### STORED DATA
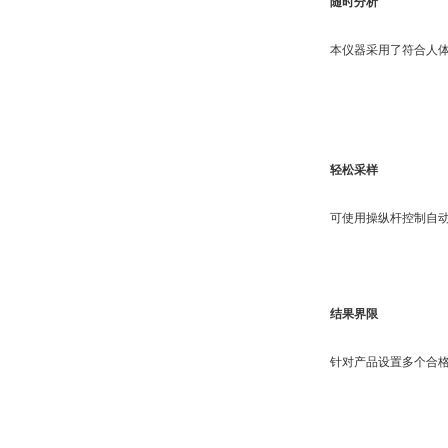
随时分析
本仪器采用了符合人
轻松采样
可使用操纵杆控制自
结果界限
针对产品设置多个合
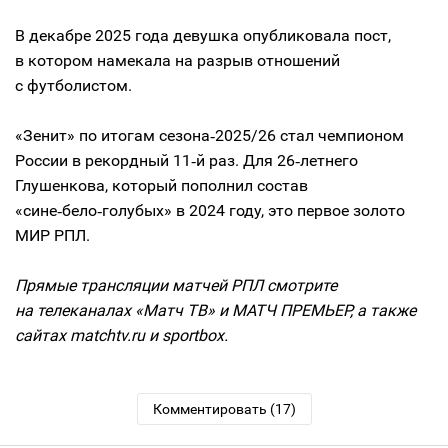
В декабре 2025 года девушка опубликовала пост,
в котором намекала на разрыв отношений
с футболистом.
«Зенит» по итогам сезона‑2025/26 стал чемпионом
России в рекордный 11‑й раз. Для 26‑летнего
Глушенкова, который пополнил состав
«сине‑бело‑голубых» в 2024 году, это первое золото
МИР РПЛ.
Прямые трансляции матчей РПЛ смотрите
на телеканалах «Матч ТВ» и МАТЧ ПРЕМЬЕР, а также
сайтах matchtv.ru и sportbox.
Комментировать (17)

### TASK DIRECTIONS
Give back the whole listing exactly as written. Do not include any picture.

### SOLUTION
随时分析
本仪器采用了符合人
轻松采样
可使用操纵杆控制自
结果界限
针对产品设置多个合
В декабре 2025 года девушка опубликовала пост,
в котором намекала на разрыв отношений
с футболистом.
«Зенит» по итогам сезона‑2025/26 стал чемпионом
России в рекордный 11‑й раз. Для 26‑летнего
Глушенкова, который пополнил состав
«сине‑бело‑голубых» в 2024 году, это первое золото
МИР РПЛ.
Прямые трансляции матчей РПЛ смотрите
на телеканалах «Матч ТВ» и МАТЧ ПРЕМЬЕР, а также
сайтах matchtv.ru и sportbox.
Комментировать (17)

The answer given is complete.